Last week I highlighted the biggest loser in my Strategy Lab portfolio and explained why I feel Apple Inc. is still a solid stock to own despite its recent collapse from almost $700 (U.S.) to around $450.
Today, let's look at the opposite end of the spectrum. The biggest winner in my model growth portfolio is up almost 200 per cent. It's a stock that has succeeded in reinventing its business over the past five years. It is (drumroll, please) Netflix Inc.
I included Netflix in my Strategy Lab portfolio because it occupies a dominant position in an area that is bound to grow in the years ahead. It is a major player in "over the top" (OTT) video, meaning video that comes in over top of your broadband Internet connection.
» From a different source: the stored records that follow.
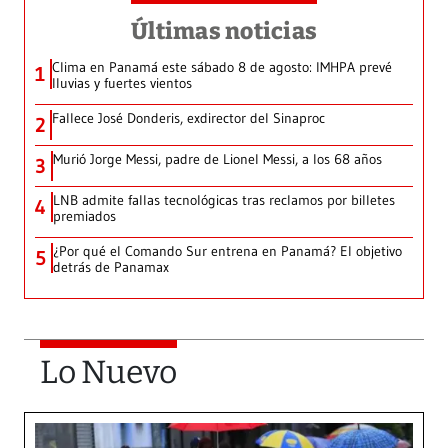
Últimas noticias
Clima en Panamá este sábado 8 de agosto: IMHPA prevé
1
lluvias y fuertes vientos
Fallece José Donderis, exdirector del Sinaproc
2
Murió Jorge Messi, padre de Lionel Messi, a los 68 años
3
LNB admite fallas tecnológicas tras reclamos por billetes
4
premiados
¿Por qué el Comando Sur entrena en Panamá? El objetivo
5
detrás de Panamax
Lo Nuevo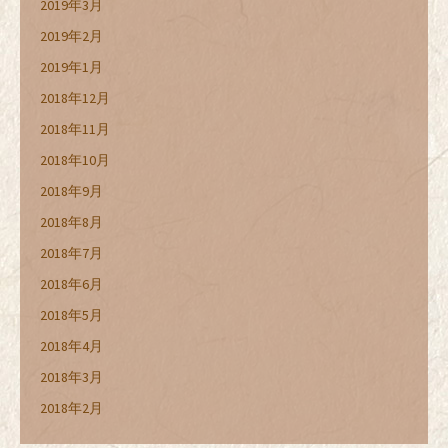
2019年3月
2019年2月
2019年1月
2018年12月
2018年11月
2018年10月
2018年9月
2018年8月
2018年7月
2018年6月
2018年5月
2018年4月
2018年3月
2018年2月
I firmly believe that OTT video will displace the traditional cable model over the next decade. My kids are growing up with no clue that such a thing as cable TV even exists.
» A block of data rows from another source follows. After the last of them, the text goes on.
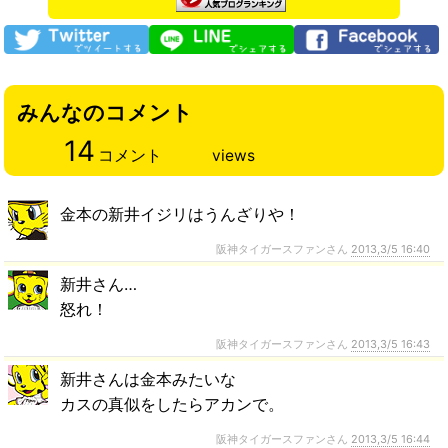
みんなのコメント
14
コメント
views
金本の新井イジリはうんざりや！
阪神タイガースファンさん
2013,3/5 16:40
新井さん…
怒れ！
阪神タイガースファンさん
2013,3/5 16:43
新井さんは金本みたいな
カスの真似をしたらアカンで。
阪神タイガースファンさん
2013,3/5 16:44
Netflix began life by renting DVDs through the mail. Subscribers in the U.S. market loved the ability to pick movies online and have DVDs arrive in their mailbox a few days later with a return envelope included. The success of Netflix in the DVD market played a big factor in the bankruptcy of Blockbuster, a major bricks-and-mortar competitor.
Reed Hastings, the man who founded Netflix in 1998, is still CEO today. He's a long-term thinker. Under his leadership, Netflix started investing in streaming media technology well before the service launched in 2007. I was skeptical. I didn't think the Internet was reliable enough for high-quality movies on big TV screens back then. But reports from friends in the United States convinced me I was wrong.
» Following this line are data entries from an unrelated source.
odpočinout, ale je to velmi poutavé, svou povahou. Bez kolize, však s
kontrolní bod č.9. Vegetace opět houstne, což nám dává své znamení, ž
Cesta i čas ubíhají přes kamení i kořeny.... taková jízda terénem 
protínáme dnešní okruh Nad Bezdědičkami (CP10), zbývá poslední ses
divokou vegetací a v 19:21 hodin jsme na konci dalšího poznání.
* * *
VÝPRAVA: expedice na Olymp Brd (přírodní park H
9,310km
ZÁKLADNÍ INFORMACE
Fast forward five years and Netflix is the dominant force in OTT video. Its streaming service works beautifully on PCs, Macs, the iPad and iPhone, Microsoft Xbox, Sony PlayStation and a wide variety of other players.
If you accept the idea that TV is moving online then it becomes a race to acquire the most content. Netflix knows it has plenty of holes in its video library. It's signing new deals and even producing its own original series to make Netflix content more exclusive. Doing this is expensive, and means the company won't be highly profitable over the next few years. That's fine by me.
When I added the stock to my Strategy Lab portfolio, it seemed absurdly cheap at about $58 per share, giving the firm a market capitalization of $3.2-billion. For a company with nearly 30 million streaming customers (and tons of growth to come), the per-subscriber value of about $100 seemed too low to last. And it was. The stock now trades at about $175 a share. It rallied sharply last week after posting a surprise profit of $8-million when Wall Street expected a loss. The company added nearly 4 million new streaming subscribers, bringing the total base of customers to 33 million.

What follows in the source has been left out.